*** Block opens ***

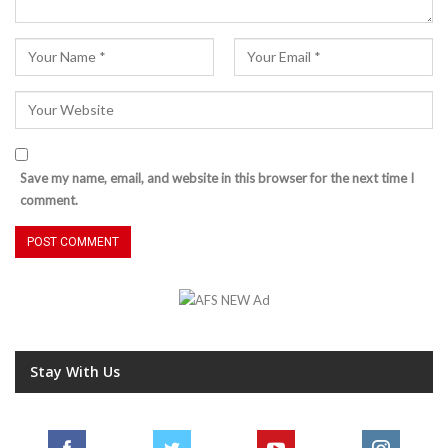
Save my name, email, and website in this browser for the next time I
comment.
Stay With Us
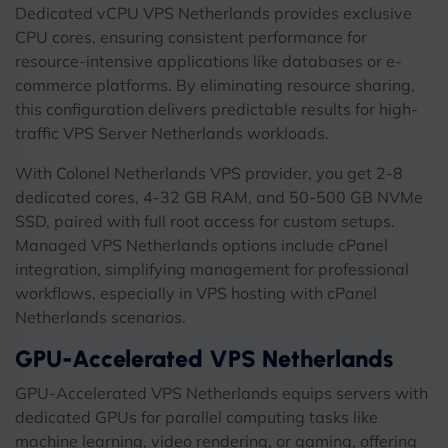
Dedicated vCPU VPS Netherlands provides exclusive
CPU cores, ensuring consistent performance for
resource-intensive applications like databases or e-
commerce platforms. By eliminating resource sharing,
this configuration delivers predictable results for high-
traffic VPS Server Netherlands workloads.
With Colonel Netherlands VPS provider, you get 2-8
dedicated cores, 4-32 GB RAM, and 50-500 GB NVMe
SSD, paired with full root access for custom setups.
Managed VPS Netherlands options include cPanel
integration, simplifying management for professional
workflows, especially in VPS hosting with cPanel
Netherlands scenarios.
GPU-Accelerated VPS Netherlands
GPU-Accelerated VPS Netherlands equips servers with
dedicated GPUs for parallel computing tasks like
machine learning, video rendering, or gaming, offering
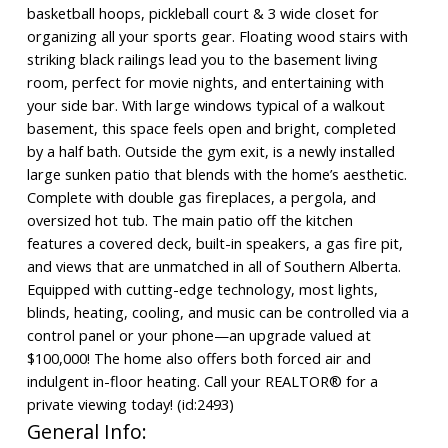
basketball hoops, pickleball court & 3 wide closet for
organizing all your sports gear. Floating wood stairs with
striking black railings lead you to the basement living
room, perfect for movie nights, and entertaining with
your side bar. With large windows typical of a walkout
basement, this space feels open and bright, completed
by a half bath. Outside the gym exit, is a newly installed
large sunken patio that blends with the home’s aesthetic.
Complete with double gas fireplaces, a pergola, and
oversized hot tub. The main patio off the kitchen
features a covered deck, built-in speakers, a gas fire pit,
and views that are unmatched in all of Southern Alberta.
Equipped with cutting-edge technology, most lights,
blinds, heating, cooling, and music can be controlled via a
control panel or your phone—an upgrade valued at
$100,000! The home also offers both forced air and
indulgent in-floor heating. Call your REALTOR® for a
private viewing today! (id:2493)
General Info:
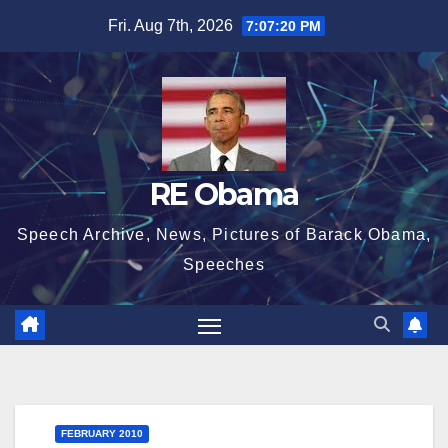
Skip
Fri. Aug 7th, 2026
7:07:21 PM
to
content
RE Obama
Speech Archive, News, Pictures of Barack Obama,
Speeches
FEBRUARY 2010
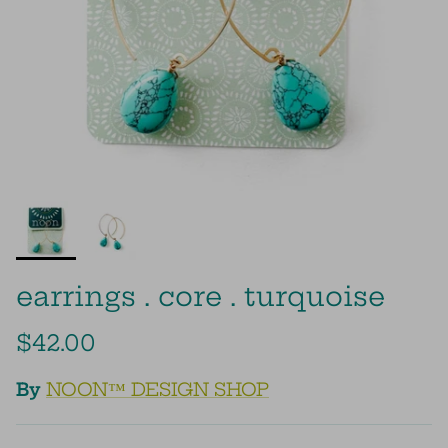
earrings . core . turquoise
$42.00
By
NOON™ DESIGN SHOP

*** Block closes ***

Assigned task: Please retype exactly the lines from the line containing "organizing all your" through the final line of the records above, inclusive, leaving out any pictures.

Response to this task:
organizing all your sports gear. Floating wood stairs with
striking black railings lead you to the basement living
room, perfect for movie nights, and entertaining with
your side bar. With large windows typical of a walkout
basement, this space feels open and bright, completed
by a half bath. Outside the gym exit, is a newly installed
large sunken patio that blends with the home’s aesthetic.
Complete with double gas fireplaces, a pergola, and
oversized hot tub. The main patio off the kitchen
features a covered deck, built-in speakers, a gas fire pit,
and views that are unmatched in all of Southern Alberta.
Equipped with cutting-edge technology, most lights,
blinds, heating, cooling, and music can be controlled via a
control panel or your phone—an upgrade valued at
$100,000! The home also offers both forced air and
indulgent in-floor heating. Call your REALTOR® for a
private viewing today! (id:2493)
General Info:
Skip
Fri. Aug 7th, 2026
7:07:21 PM
to
content
RE Obama
Speech Archive, News, Pictures of Barack Obama,
Speeches
FEBRUARY 2010
earrings . core . turquoise
$42.00
By
NOON™ DESIGN SHOP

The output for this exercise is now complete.